**THE RECORDS**
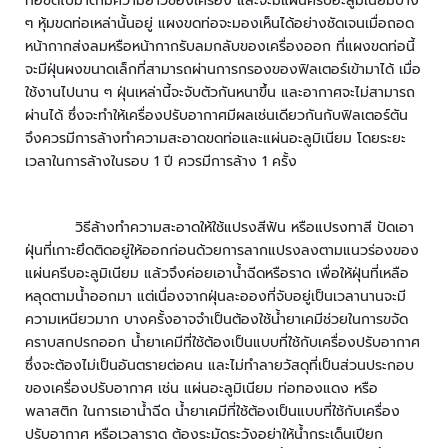
ท่อขดไปมาตามความยาวของเครื่อง และจะมีแผ่นครีบอะลูมิเนียมบาง
ะ
ๆ หุ้มขดท่อเหล่านั้นอยู่ แผงขดท่อจะมองเห็นได้อย่างชัดเจนเมื่อถอด
บ
หน้ากากส่งลมหรือหน้ากากรับลมกลับของเครื่องออก ที่แผงขดท่อนี้
บ
จะมีฝุ่นผงขนาดเล็กที่สามารถผ่านการกรองของฟิลเตอร์เข้ามาได้ เมื่อ
ต
ร
ใช้งานไปนาน ๆ ฝุ่นเหล่านี้จะจับตัวกันหนาขึ้น และอากาศจะไม่สามารถ
ว
ผ่านได้ ซึ่งจะทำให้เครื่องปรับอากาศมีผลเช่นเดียวกันกับฟิลเตอร์ตัน
จ
จึงควรมีการล้างทำความสะอาดขดท่อและแผ่นอะลูมิเนียม โดยระยะ
คั
เวลาในการล้างในรอบ 1
ปี ควรมีการล้าง
1
ครั้ง
ด
ก
ร
วิธีล้างทำความสะอาดให้ใช้แปรงสีฟัน หรือแปรงทาสี ปัดเอา
อ
ฝุ่นที่เกาะยึดติดอยู่ให้ออกก่อนด้วยการลากแปรงลงตามแนวร่องของ
ง
แผ่นครีบอะลูมิเนียม แล้วจึงค่อยเอาน้ำฉีดหรือราด เพื่อให้ฝุ่นที่เหลือ
ย
หลุดตามน้ำออกมา แต่เนื่องจากฝุ่นละอองที่จับอยู่เป็นเวลานานจะมี
า
ความเหนียวมาก บางครั้งอาจจำเป็นต้องใช้น้ำยาเคมีช่วยในการขจัด
น
คราบสกปรกออก น้ำยาเคมีที่ใช้ต้องเป็นแบบที่ใช้กับเครื่องปรับอากาศ
พ
ซึ่งจะต้องไม่เป็นอันตรายต่อคน และไม่ทำลายวัสดุที่เป็นส่วนประกอบ
า
ของเครื่องปรับอากาศ เช่น แผ่นอะลูมิเนียม ท่อทองแดง หรือ
ห
พลาสติก ในการเอาน้ำฉีด น้ำยาเคมีที่ใช้ต้องเป็นแบบที่ใช้กับเครื่อง
น
ปรับอากาศ หรือเวลาราด ต้องระมัดระวังอย่าให้น้ำกระเด็นเปียก
ะ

**TASK STATEMENT**
Omit every picture while transcribing the records above exactly.

**SOLUTION BELOW**
ท่อขดไปมาตามความยาวของเครื่อง และจะมีแผ่นครีบอะลูมิเนียมบาง
ะ
ๆ หุ้มขดท่อเหล่านั้นอยู่ แผงขดท่อจะมองเห็นได้อย่างชัดเจนเมื่อถอด
บ
หน้ากากส่งลมหรือหน้ากากรับลมกลับของเครื่องออก ที่แผงขดท่อนี้
บ
จะมีฝุ่นผงขนาดเล็กที่สามารถผ่านการกรองของฟิลเตอร์เข้ามาได้ เมื่อ
ต
ร
ใช้งานไปนาน ๆ ฝุ่นเหล่านี้จะจับตัวกันหนาขึ้น และอากาศจะไม่สามารถ
ว
ผ่านได้ ซึ่งจะทำให้เครื่องปรับอากาศมีผลเช่นเดียวกันกับฟิลเตอร์ตัน
จ
จึงควรมีการล้างทำความสะอาดขดท่อและแผ่นอะลูมิเนียม โดยระยะ
คั
เวลาในการล้างในรอบ 1
ปี ควรมีการล้าง
1
ครั้ง
ด
ก
ร
วิธีล้างทำความสะอาดให้ใช้แปรงสีฟัน หรือแปรงทาสี ปัดเอา
อ
ฝุ่นที่เกาะยึดติดอยู่ให้ออกก่อนด้วยการลากแปรงลงตามแนวร่องของ
ง
แผ่นครีบอะลูมิเนียม แล้วจึงค่อยเอาน้ำฉีดหรือราด เพื่อให้ฝุ่นที่เหลือ
ย
หลุดตามน้ำออกมา แต่เนื่องจากฝุ่นละอองที่จับอยู่เป็นเวลานานจะมี
า
ความเหนียวมาก บางครั้งอาจจำเป็นต้องใช้น้ำยาเคมีช่วยในการขจัด
น
คราบสกปรกออก น้ำยาเคมีที่ใช้ต้องเป็นแบบที่ใช้กับเครื่องปรับอากาศ
พ
ซึ่งจะต้องไม่เป็นอันตรายต่อคน และไม่ทำลายวัสดุที่เป็นส่วนประกอบ
า
ของเครื่องปรับอากาศ เช่น แผ่นอะลูมิเนียม ท่อทองแดง หรือ
ห
พลาสติก ในการเอาน้ำฉีด น้ำยาเคมีที่ใช้ต้องเป็นแบบที่ใช้กับเครื่อง
น
ปรับอากาศ หรือเวลาราด ต้องระมัดระวังอย่าให้น้ำกระเด็นเปียก
ะ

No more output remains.